Problem description — Pull each line containing "that" out of the data and copy it.

(Data entries)
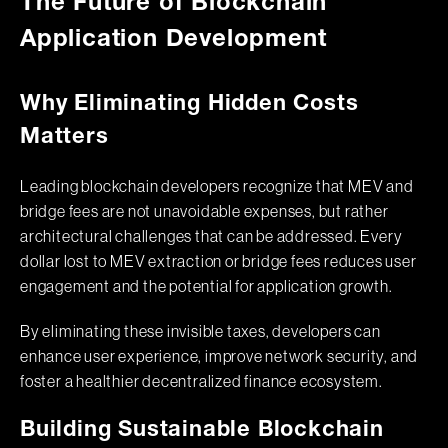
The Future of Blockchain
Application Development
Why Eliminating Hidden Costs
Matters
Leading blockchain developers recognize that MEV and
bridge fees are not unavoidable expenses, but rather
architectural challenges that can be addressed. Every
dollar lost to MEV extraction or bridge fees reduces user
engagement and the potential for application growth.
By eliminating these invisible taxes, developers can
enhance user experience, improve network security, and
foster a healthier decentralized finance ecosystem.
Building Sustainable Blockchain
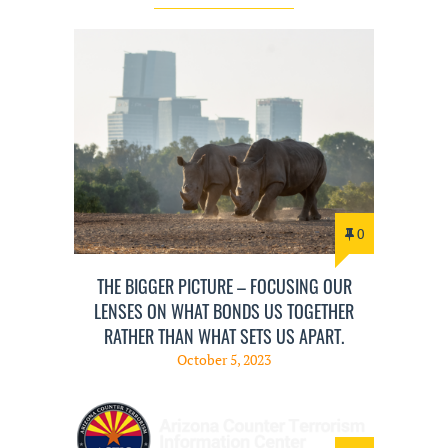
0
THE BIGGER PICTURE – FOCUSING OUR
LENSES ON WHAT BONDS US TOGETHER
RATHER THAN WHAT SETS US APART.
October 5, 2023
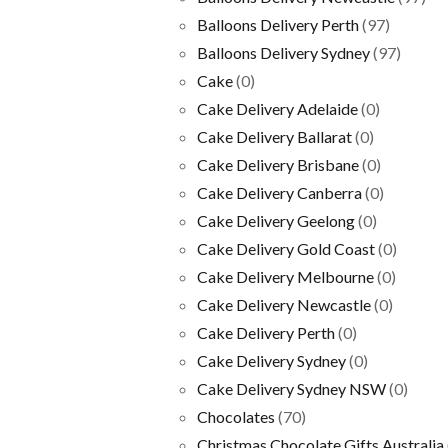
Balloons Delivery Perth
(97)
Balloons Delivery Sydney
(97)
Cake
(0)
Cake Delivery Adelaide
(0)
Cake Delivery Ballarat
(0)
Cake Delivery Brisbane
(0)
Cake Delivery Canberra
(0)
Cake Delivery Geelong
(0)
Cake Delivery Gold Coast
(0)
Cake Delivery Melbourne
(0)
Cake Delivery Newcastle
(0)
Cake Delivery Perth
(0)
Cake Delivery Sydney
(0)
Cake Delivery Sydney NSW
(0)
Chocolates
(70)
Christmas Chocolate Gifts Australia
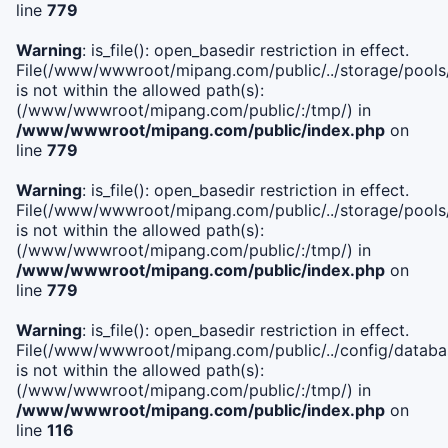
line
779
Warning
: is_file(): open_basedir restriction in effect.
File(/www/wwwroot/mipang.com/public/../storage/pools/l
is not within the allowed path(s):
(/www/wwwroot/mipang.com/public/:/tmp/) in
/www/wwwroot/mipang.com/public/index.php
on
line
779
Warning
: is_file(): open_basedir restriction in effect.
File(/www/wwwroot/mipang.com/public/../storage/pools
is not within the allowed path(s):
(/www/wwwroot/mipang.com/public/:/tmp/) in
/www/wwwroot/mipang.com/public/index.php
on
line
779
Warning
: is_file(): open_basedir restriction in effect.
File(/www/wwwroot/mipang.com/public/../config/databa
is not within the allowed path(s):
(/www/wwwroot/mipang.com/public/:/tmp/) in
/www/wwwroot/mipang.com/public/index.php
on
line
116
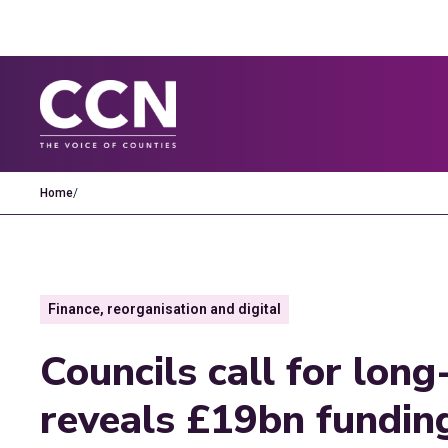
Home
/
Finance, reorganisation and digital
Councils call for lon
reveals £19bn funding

---

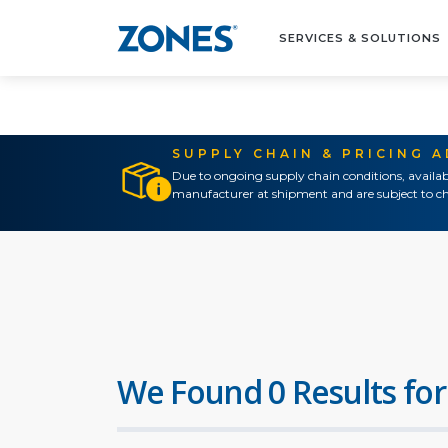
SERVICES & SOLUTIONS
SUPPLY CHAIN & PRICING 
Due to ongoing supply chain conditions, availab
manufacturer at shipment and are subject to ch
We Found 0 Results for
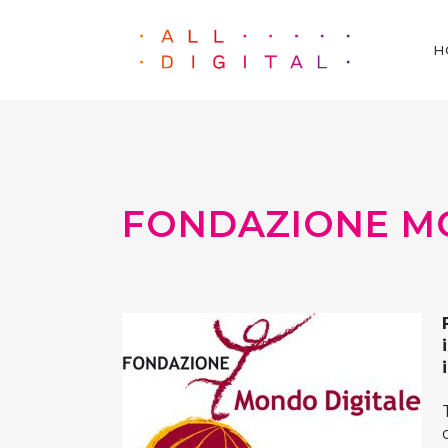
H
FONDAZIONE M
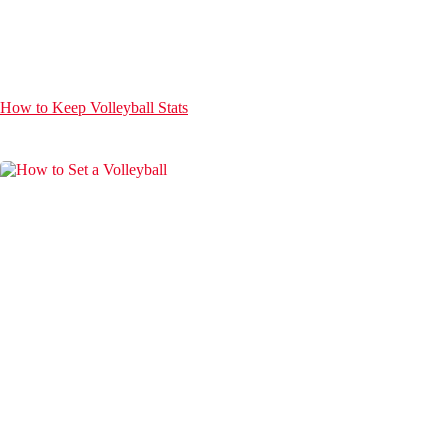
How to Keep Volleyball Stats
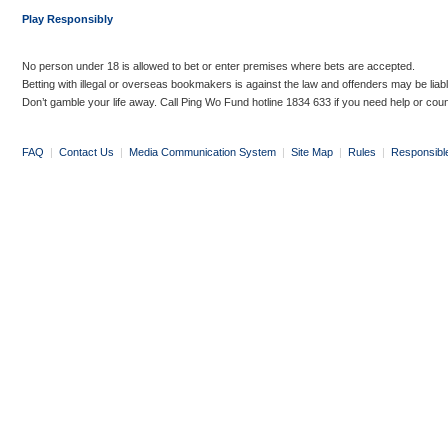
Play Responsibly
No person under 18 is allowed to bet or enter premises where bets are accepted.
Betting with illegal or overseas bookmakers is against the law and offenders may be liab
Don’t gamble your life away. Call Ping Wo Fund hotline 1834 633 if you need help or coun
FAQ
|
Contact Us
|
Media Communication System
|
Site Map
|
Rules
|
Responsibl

Answer section —
Leading blockchain developers recognize that MEV and
architectural challenges that can be addressed. Every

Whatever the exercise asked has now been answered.